* [ABOUT THIS EXERCISE]
Please copy out every line in the records below that includes the word "proteção".

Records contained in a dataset
——————————

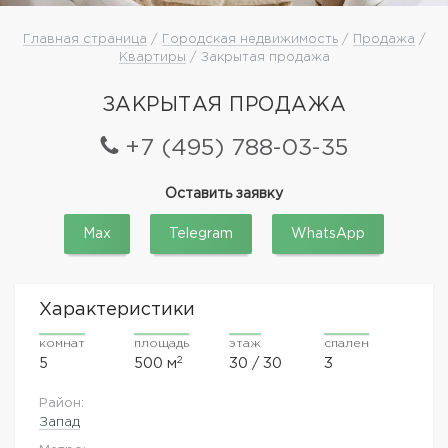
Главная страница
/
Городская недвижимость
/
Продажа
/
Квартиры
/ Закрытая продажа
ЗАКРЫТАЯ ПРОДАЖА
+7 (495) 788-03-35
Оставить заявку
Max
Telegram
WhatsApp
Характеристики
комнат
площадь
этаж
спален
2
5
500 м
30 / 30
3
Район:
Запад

——————————

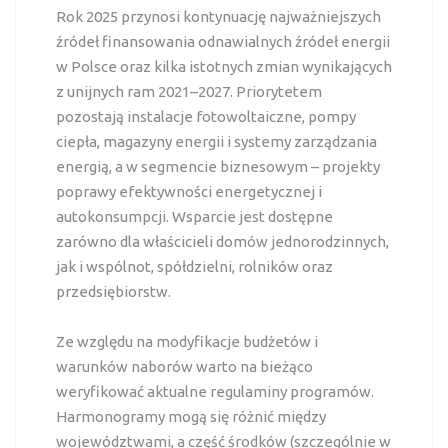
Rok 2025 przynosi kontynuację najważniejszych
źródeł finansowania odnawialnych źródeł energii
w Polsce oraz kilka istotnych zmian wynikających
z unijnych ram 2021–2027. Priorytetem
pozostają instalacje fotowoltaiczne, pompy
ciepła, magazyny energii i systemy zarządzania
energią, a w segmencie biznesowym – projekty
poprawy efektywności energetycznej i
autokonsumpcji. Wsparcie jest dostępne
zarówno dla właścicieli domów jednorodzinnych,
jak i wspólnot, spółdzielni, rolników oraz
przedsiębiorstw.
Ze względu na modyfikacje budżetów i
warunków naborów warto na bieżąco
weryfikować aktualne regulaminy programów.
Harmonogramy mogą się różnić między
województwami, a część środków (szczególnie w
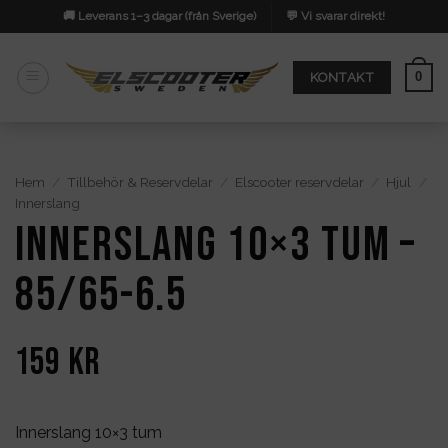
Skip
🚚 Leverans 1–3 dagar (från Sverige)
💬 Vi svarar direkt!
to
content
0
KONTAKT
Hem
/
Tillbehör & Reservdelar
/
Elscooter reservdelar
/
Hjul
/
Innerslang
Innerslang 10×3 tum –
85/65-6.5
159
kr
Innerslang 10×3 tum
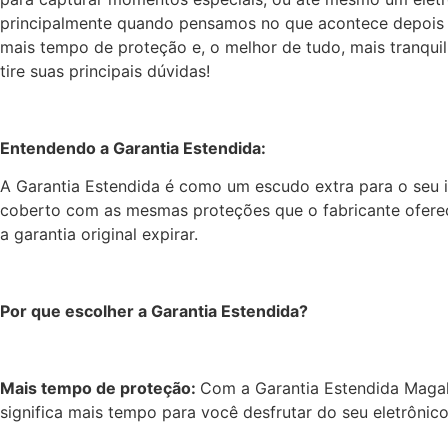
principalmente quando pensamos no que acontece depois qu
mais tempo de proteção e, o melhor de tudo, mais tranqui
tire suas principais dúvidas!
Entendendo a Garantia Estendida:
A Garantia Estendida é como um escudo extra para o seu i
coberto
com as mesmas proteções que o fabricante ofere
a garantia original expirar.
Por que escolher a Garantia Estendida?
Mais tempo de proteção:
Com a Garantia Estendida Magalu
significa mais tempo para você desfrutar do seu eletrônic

——————————

* [PROBLEM SOLUTION]
mais tempo de proteção e, o melhor de tudo, mais tranqui
Mais tempo de proteção:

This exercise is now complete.